To me, it’s a great picture of several regular people rooted in their regular lives before a giant transformation. You grow to love most of these people in the early chapters. You know their secrets and their trauma. And you know one thing about them that you also know about yourself—you wanted the transformation.
Stu was a dead-end guy in a dead-end town. He never got his scholarship. He had to take care of his brothers after his mother got sick and died, and then he took a job that he didn’t want. The plague was his chance to finally do something with his life.
Frannie is dealing with a secret pregnancy. Harold is a loser. Glen is bored. Larry is an addict. All of these characters are set free from their problems and presented with an enormous challenge.
The TV show set up some of those stories, but it didn’t give you the sense of relief that the book did. In the show it felt like they were slogging through tragedy to try to regain some sense of normalcy. In the book, it felt like they were freed from mundanity and given the chance to become legendary.
It’s the difference between normal people suffering and normal people conquering.
Then (again, just my opinion!) SK punted the ending. He ended with heroism that was unconnected to triumph. It was unclear that the actions of the people who went over the mountain were responsible for bringing down Flagg. They just happened to be there. Sure, their presence cast doubt amongst the true believers, but I believe it would have been more satisfying if we could draw a direct line between their mission and the collapse of Flagg.
Also, I believe that it was a mistake to pare down the redemption narrative to just a few (the ones who went on the mission) instead of making it a challenge for everyone. But whatever—still a great book.
Why am I spending so much time thinking about a story written more than 40 years ago?

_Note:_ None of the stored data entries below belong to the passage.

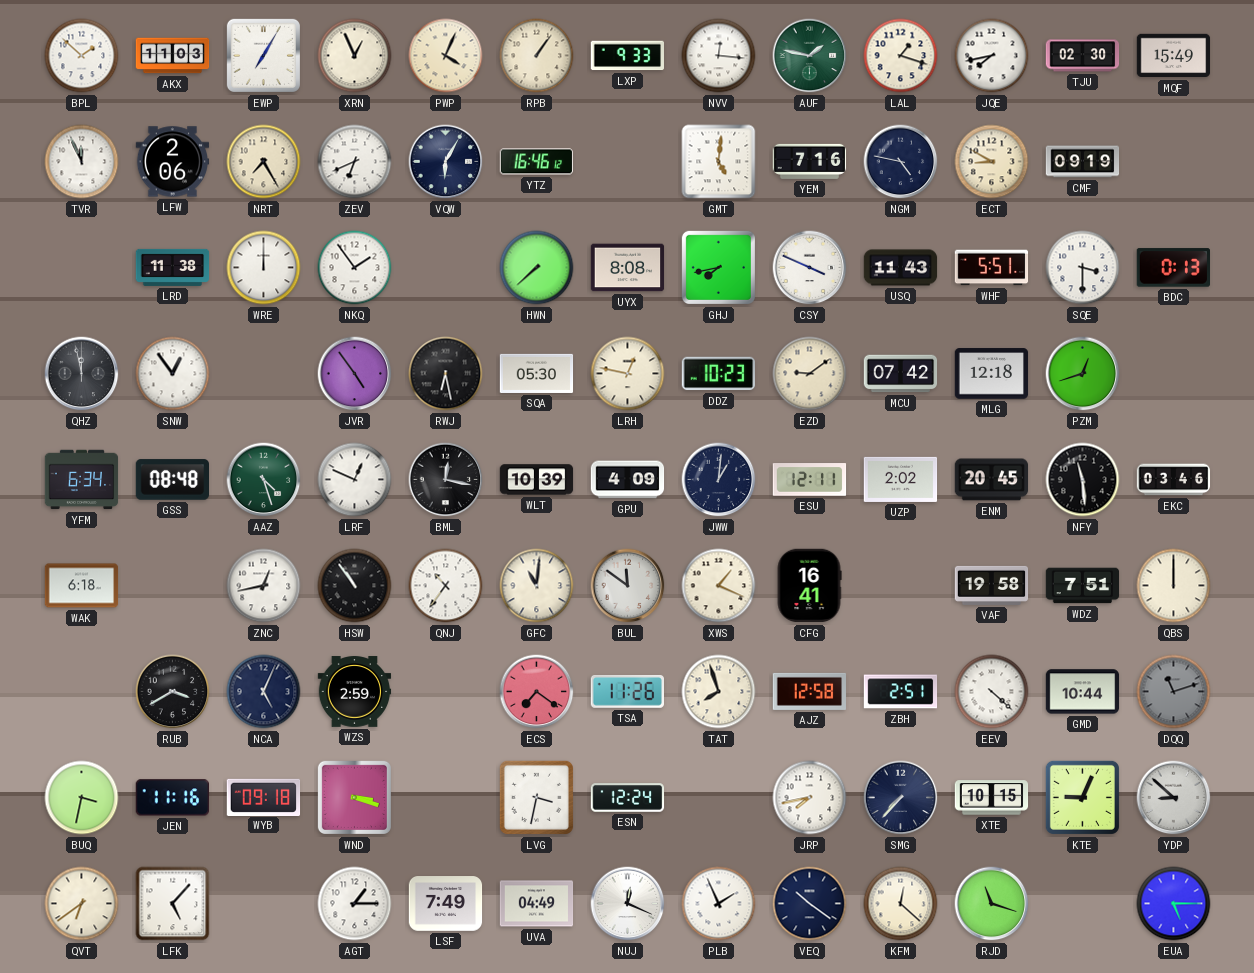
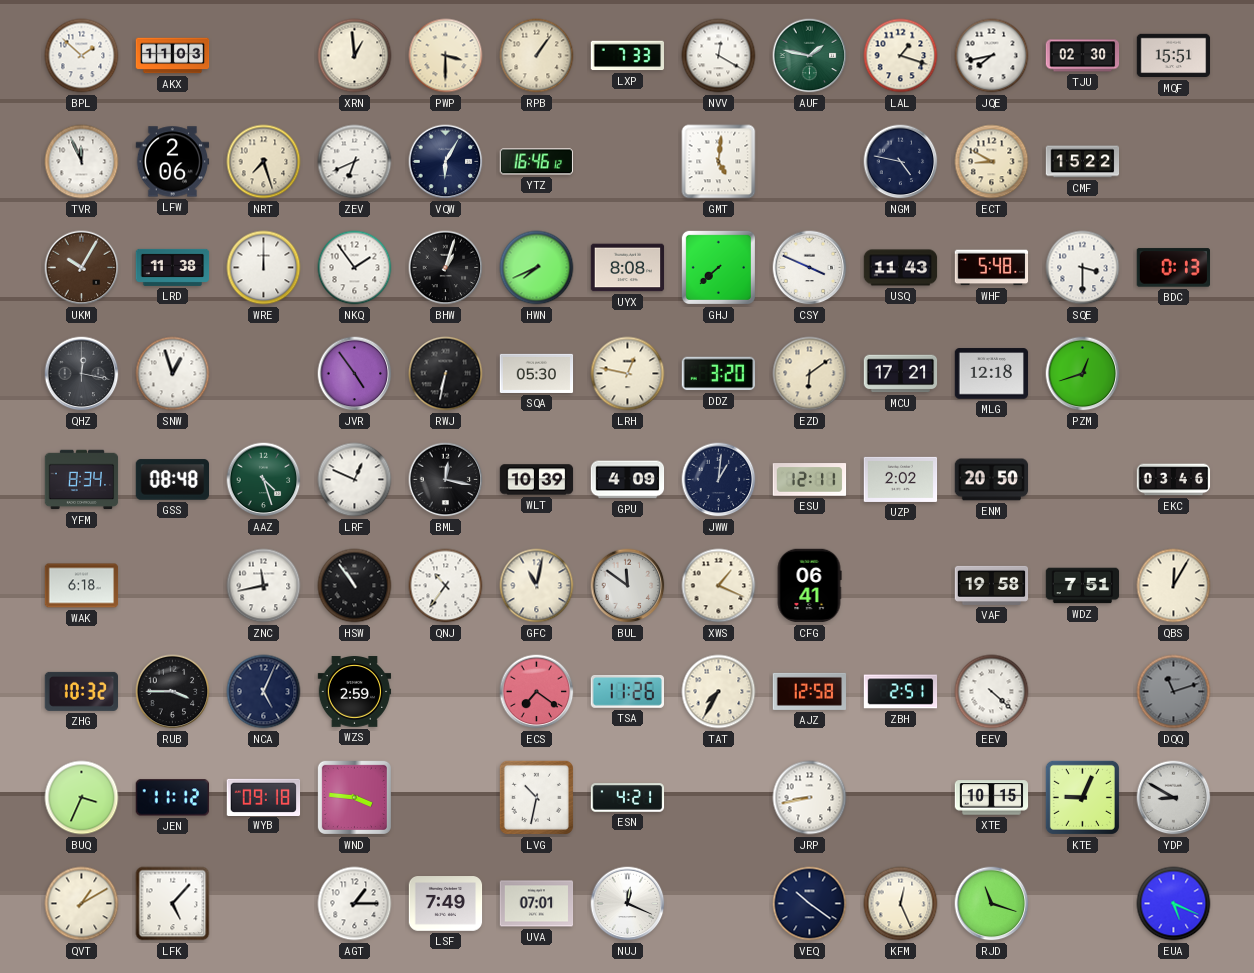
EWP: 7:05 -> none
XRN: 12:56 -> 12:59
PWP: 4:04 -> 3:30
LXP: 9:33 -> 7:33
NVV: 12:16 -> 12:20
MQF: 15:49 -> 15:51
NRT: 7:25 -> 7:27
YEM: 7:16 -> none
CMF: 09:19 -> 15:22
UKM: none -> 10:05
BHW: none -> 1:03
HWN: 7:38 -> 7:41
GHJ: 7:43 -> 7:38
WHF: 5:51 -> 5:48
QHZ: 11:58 -> 12:17
SNW: 12:54 -> 12:57
RWJ: 6:28 -> 6:32
DDZ: 10:23 -> 3:20
EZD: 9:09 -> 6:09
MCU: 07:42 -> 17:21
YFM: 6:34 -> 8:34
ENM: 20:45 -> 20:50
NFY: 11:29 -> none
ZNC: 12:43 -> 11:43
GFC: 11:01 -> 11:02
CFG: 16:41 -> 06:41
QBS: 12:00 -> 12:05
ZHG: none -> 10:32
RUB: 3:40 -> 3:45
TAT: 7:57 -> 7:35
GMD: 10:44 -> none
BUQ: 3:32 -> 3:34
JEN: 11:16 -> 11:12
WND: 3:18 -> 3:46
LVG: 3:32 -> 10:32
ESN: 12:24 -> 4:21
JRP: 7:43 -> 8:43
SMG: 7:37 -> none
YDP: 8:52 -> 8:50
QVT: 6:39 -> 1:10
UVA: 04:49 -> 07:01
PLB: 1:56 -> none
KFM: 12:22 -> 12:26
EUA: 5:15 -> 5:19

Well, it’s a funny thing. As I watched, and remembered a book that I haven’t read in maybe 20 years, I realized how many elements of that story that I unintentionally duplicated when I wrote Extinct. In my book, the evil isn’t really evil. It just appears that way because it doesn’t place any value on human life. In Extinct I don’t assume that anyone who has technical knowledge is automatically on the side of evil.
That was one thing that bothered me about The Stand. All the engineers, scientists, technologist, and people good at making money were automatically on the side of evil. The good side contained all the artists and philosophers. Funny.